Saturday, August 11, 2018

an Mbird piece on critical theory and academic ennui links to a Lisa Ruddick article that enjoins academics to consider why anti-"self" critical theory writing countenances what she regards as dehumanizing modes of sexuality

 
This Mbird contribution riffed on, among other things, a Lisa Ruddick piece about critical theories in the academy in which method is prized over humanism.  The Mbird contribution tended to focus a bit more on how theory and the herd instinct in literary style sucks the life out of love for things of which academics is intended to make a study.  But ... the actual piece referenced went another direction along its long path.  That ennui was the starting point but the path Ruddick took toward the end of her piece had a more pointed concern about what academic publishing was willing to publish and what this did or did not have to do with what might be endorsed "in real life".
 
The argument, tacit or explicit, that we do not have a "self" can be brought to bear in proposing that a Romantic conception of the "self" to be discovered or defended could be construed as a bourgeois result of capitalism and industrialization in which the "self" is a commodity to be discovered and/or sold has implications in what forms of symbolic combat have been taken up in the battle against capitalism. 
 
The first concern I'll quote about is that the dehumanizing element of the academy devalues the individual self via style in a way that can groom participants in academia to be used and to use not just in academic terms but in other ways.
 
 
 
Our profession’s devaluation of selfhood, passed from one generation to the next, softens members up for the demands the profession makes on their own selves. If it is “bourgeois” to care about your identity and your boundaries, perhaps you might throw your own identity and boundaries on the altar of your career. I am struck, too, by the fact that current scholarship reflects a strong bias toward noncommittal sex. Our journals offer scant encouragement either for communion with oneself or for abiding connection to a partner—both experiences that could offer leverage against the encompassing group.
 
In the pages of ELH, we read for example that “free love” is a “radical” answer to the monogamy that serves “a capitalist and patriarchal sense of property and propriety.” Or we find that in the Restoration, “resistance” to the bleak “disciplinary” regulation of sexuality was found in “egalitarian” public spaces where “Individual women’s bodies … all blend into one another, ultimately signifying only a space to divest one’s bodily fluids and slake sexual desire.” In another piece, we learn that a particular character’s rejection of “jealous, obsessive monogamy … challenges naïve notions of the endurance or singularity of … love.”
 
When the focus shifts to attached couples, high marks go to “depersonalizing [sexual] intimacies” devoid of “meaningfulness and personal relation.” In the meantime, there are many negative or skeptical representations of committed pairs. To select from a myriad illustrations, we read that “abstracted heterosocial coupling” is one of the requirements of “a sentimental polity,” and elsewhere that “Home is, of course, a disciplinary mechanism.” Or we read of “couplehood’s little platoon,” set within “the defensive provincialism of the family group.” Or again, within the “the middle-class home” one finds “the domestic sanctum of bourgeois order.” Correspondingly, the rare articles that view sustained romantic commitment as offering something positive to at least some individuals take a defensive tone, acknowledging all the standard critiques of “bourgeois romantic love.” Alternatively, they assume a safely historicist posture. Milton thinks that “sexual relations touch the soul as well as the body”; but then again, this idea falls within “the humanist understanding of companionate marriage.”
 
Each of the articles just cited has serious value as literary criticism. Yet when one masses all the work in ELH together, it is clear that our profession—for purposes of print—has a bias against one-on-one attachment. This attitude springs, of course, from a perceived need to question the privileging of the married couple within modern societies. But one possible real-world outcome of the steady stream of “depersonalizing intimacies” in our publications is to depress readers’ faith in the loving attachments that might give them some distance on their professional identities.
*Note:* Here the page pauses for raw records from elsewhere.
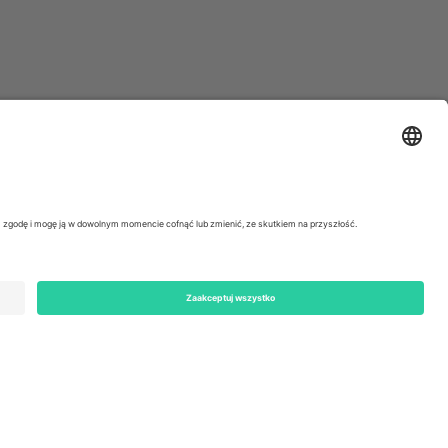
ondon, EC1V 1AW, United Kingdom
Switzerland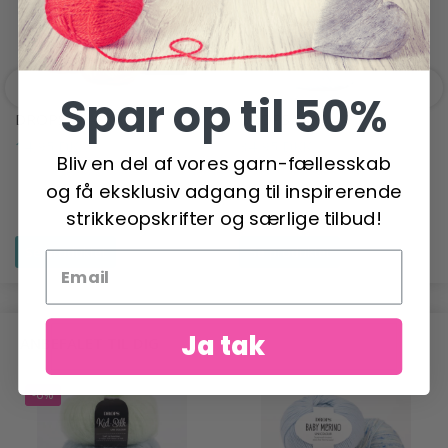
Spar op til 50%
DROPS ALASKA
DROPS SKY
14,95 DKK
34,95 DKK
Bliv en del af vores garn-fællesskab
og få eksklusiv adgang til inspirerende
strikkeopskrifter og særlige tilbud!
Se produktet
Se produktet
Ja tak
ANBEFALET TIL DIG
-6%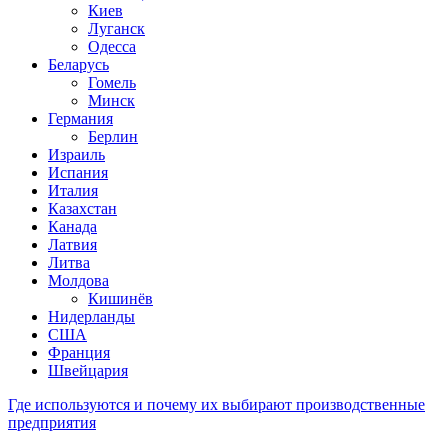
Киев
Луганск
Одесса
Беларусь
Гомель
Минск
Германия
Берлин
Израиль
Испания
Италия
Казахстан
Канада
Латвия
Литва
Молдова
Кишинёв
Нидерланды
США
Франция
Швейцария
Где используются и почему их выбирают производственные
предприятия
Ruddick stopped a bit short of suggesting that if this is the way academics write about sexuality and sex, or have written about it in the last twenty years, we should perhaps not be so shocked that the academy has been a breeding ground for sexual exploitation and predation which has taken up as its pretext a critique of capitalism and materialism and bourgeois values.  While the Mbird article discussed how academic theorizing can create a default tone of combativeness that wearies the soul and makes it hard to sustain a love for the topic you went into the university system to study, Ruddick's actual piece struck me more as a wake-up call to the ways in which ostensibly anti-capitalist critical theory has been employed by academics whose real world aims may not have entailed a real confrontation with market forces so much as an interest in attachment free chasing of tail.
 
I am aware of possibly sounding like a tub-thumper for monogamy. But the profession’s cynical attitude toward love is just one small aspect of its drive to flatten anything (except politics) that might nourish a human being with its aliveness. Our journals subtly discourage readers from believing that the world offers them a range of “integral objects”—a term the psychoanalyst Christopher Bollas uses to describe any entity or experience whose unique form and vitality enrich our inner world.
 
To elaborate, our profession often speaks affirmatively of sex when it either “shatters” a person or violates social norms.[6] Any one lover could presumably be traded for another, so long as the requisite effects occurred. What is discounted is the idea of valuing a lover for the one being he or she is, with the inner richness and consistency that could make for an “integral” relationship. And while I have focused on the academic devaluation of love, I could as easily have considered the ways in which current criticism discourages readers from experiencing poems as integral objects, the ways in which it occludes the author’s mind as a potential integral object, and the ways in which it discounts the invaluable human capacity to experience life itself as an integral object.[7]
 
The greedy institution has a stake, altogether, in impoverishing its members’ object worlds. It promotes a hollowness, which can then be compensated with the satisfactions of status and affiliation within the group. Perhaps this is a tendency of all professional life. But when, as has happened in English, the soul-sapping quality of professional collectives finds an alibi in the anti-individualist ideology of left postmodernism, we have the conditions for quite a bit of mystification and malaise.
 
Ruddick has written in another article that the cultivation of interior life, spiritual consideration and an understanding of the self emerges in Buddhism in a way that, arguably, should force Anglo-American academics to stop insisting on what she regards as a quasi-Marxist post-critical theory canard that the ideal of the self is a Western bourgeois capitalist social construct.  There's plenty of non-Western religious traditions that discuss the self well before the emergence of the mercantile system or contemporary capitalism as we know it. 
 
I didn't quote that article or the relevant parts thereof here. But maybe a link will do.
 
I am still thinking that Ruddick soft-pedaled the implication that many of these academics are chasing tail and are using the post-critical theory jargon as a pretext.  That's a scabrous allegation to make about contemporary academics but if contemporary academics don't mind scabrous allegations about what those men who formed the backbone of the literary and artistic canon had in mind (getting laid, lording it over people, and being pompous self-aggrandizing asses) it doesn't seem so scabrous to suggest that the checklists and jargon used toward those ends may have changed in contemporary academia but that the contemporary academic pot may be calling the old dead academic pot kettle something ... .
 
I can hardly fault an Mbird contributor for linking to an article that's an interesting read.  But as with the link to a Claire Dederer article from a while back, (another article that inspired an Mbird piece where I couldn't help believing the contributor had substantially misread the substance of the piece they were referencing) my feeling is the contributor skimmed over things I considered substantial along the way to making a point that I wasn't so sure was substantial.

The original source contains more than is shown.